Hoof Nerds co-operate for the good of the Horse

Early Bird Tickets End at Midnight Tonight!

This week as organisers of The Functional Hoof Conference, we received an email upbraiding us for having a range of speakers at the event, some of whom the critic did not agree with.

This is what he told us about our planned ‘Table With All The Trimmings’ – a visual comparison of -  and discussion about - the various trimming styles of three respected farriers and three trimmers.  (On display at the conference, will be cadaver legs trimmed by the six participants – all with different trimming styles.)

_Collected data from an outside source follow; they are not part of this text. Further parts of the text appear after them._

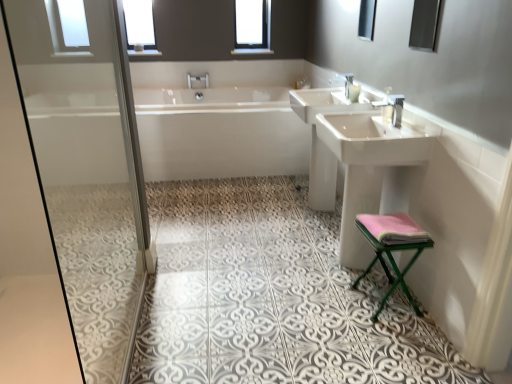 Question: In the image, is white glossy sink at right, acting as the first sink starting from the front, on the left side or the right side of clear glass window at upper center, marked as the 2th window in a left-to-right arrangement?

Choices:
 (A) right
 (B) left

Answer: (A)

Question: Is white glossy sink at right, arranged as the second sink when viewed from the back, bigger or smaller than clear glass window at upper center, marked as the 2th window in a left-to-right arrangement?

Choices:
 (A) big
 (B) small

Answer: (A)

Question: Estimate the real-world distances between objects in this image. Which object is farther from the silver metallic tap at upper center, positioned as the 2th tap in top-to-bottom order?

Choices:
 (A) pink fabric stool at lower right
 (B) white glossy sink at center, arranged as the first sink when viewed from the back
 (C) white textured tile at center
 (D) white glossy bathtub at center
 (E) white glass window at upper left, positioned as the 2th window in right-to-left order

Answer: (E)

Question: Based on their relative distances, which object is farther from the glossy glass mirror at upper center, marked as the second mirror in a bottom-to-top arrangement?

Choices:
 (A) white glossy bathtub at center
 (B) white textured tile at center
 (C) clear glass window at upper center, the 1th window from the right
 (D) silver metallic tap at upper center, marked as the 2th tap in a front-to-back arrangement
 (E) matte glass mirror at upper right, which is the 2th mirror from top to bottom

Answer: (D) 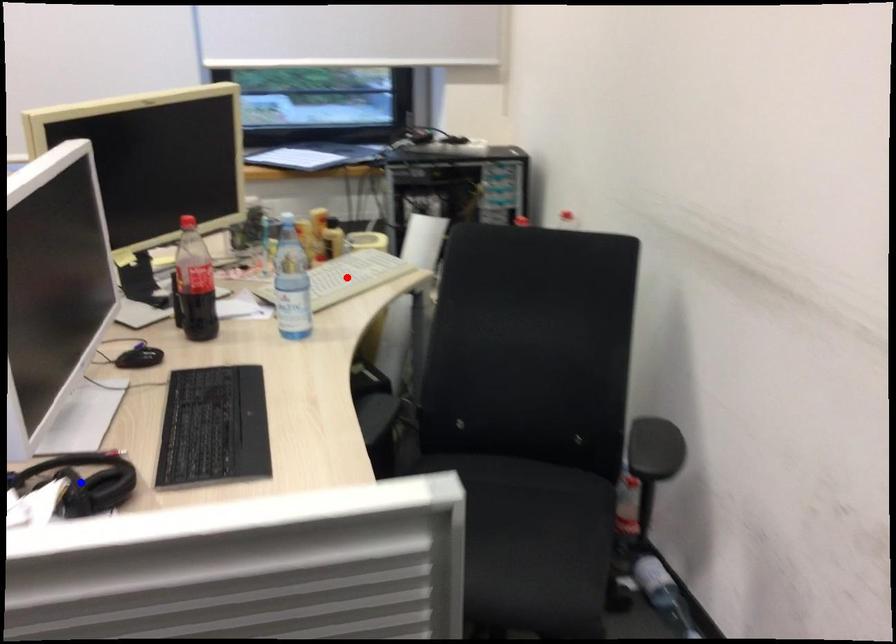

“Shame on you,” he wrote. “You've created a competition that will prove nothing that promotes a healthy hoof.
You might find over and under trimming, or whose is pretty and whose isn't, but without time for healing and evidence of not creating and/or alleviating pain, you've done nothing but create more confusion.
One again, shame on you.”

This was timely because the tone and intent was diametrically opposed to the very essence of what we are trying to achieve at our event. We WANT people who hail from different learnings and backgrounds to come and talk about what they do, and why.  We don’t want to work in a vacuum. We don’t think that anybody has all the answers.  We want to learn from others. We want others to learn from others. We think other practitioners ––  be they farriers, trimmers, vets or bodyworkers - have valuable knowledge to be considered, shared, spread, for the benefit of the horse.

We (Zoe Messina & Rebecca Jacaranda Scott) come from backgrounds in barefoot trimming. But one of the most gratifying occurrences as organisers (besides being able to entice eminent international hoof researchers to Daylesford) has been the response from the farriers. Michael Saunders – who is dual qualified in the UK and Australia, and will be representing Australia at the World Blacksmithing Championships in Calgary this week, and  Dr Luke Wells-Smith who is a farrier turned vet and works with the Scone Equine Podiatry and Lameness Centre, have gone out of their way to assist.  Both have trimmed cadaver legs for our event. Dr Wells-Smith says he particularly wants to hear Dr Debra Taylor speak. One of her subjects is correlating physical examinations of the foot with the state of internal structures such as the digital cushion and the lateral cartilages. This is precisely the type of learning, sharing and exchange opportunity we envisaged when we put our hands up to organise a second Functional Hoof Conference. 

We don’t feel any shame. Rather the opposite. We are so stoked at the prospect of having so many people who are all focused on horses’ hooves, that we can’t wait.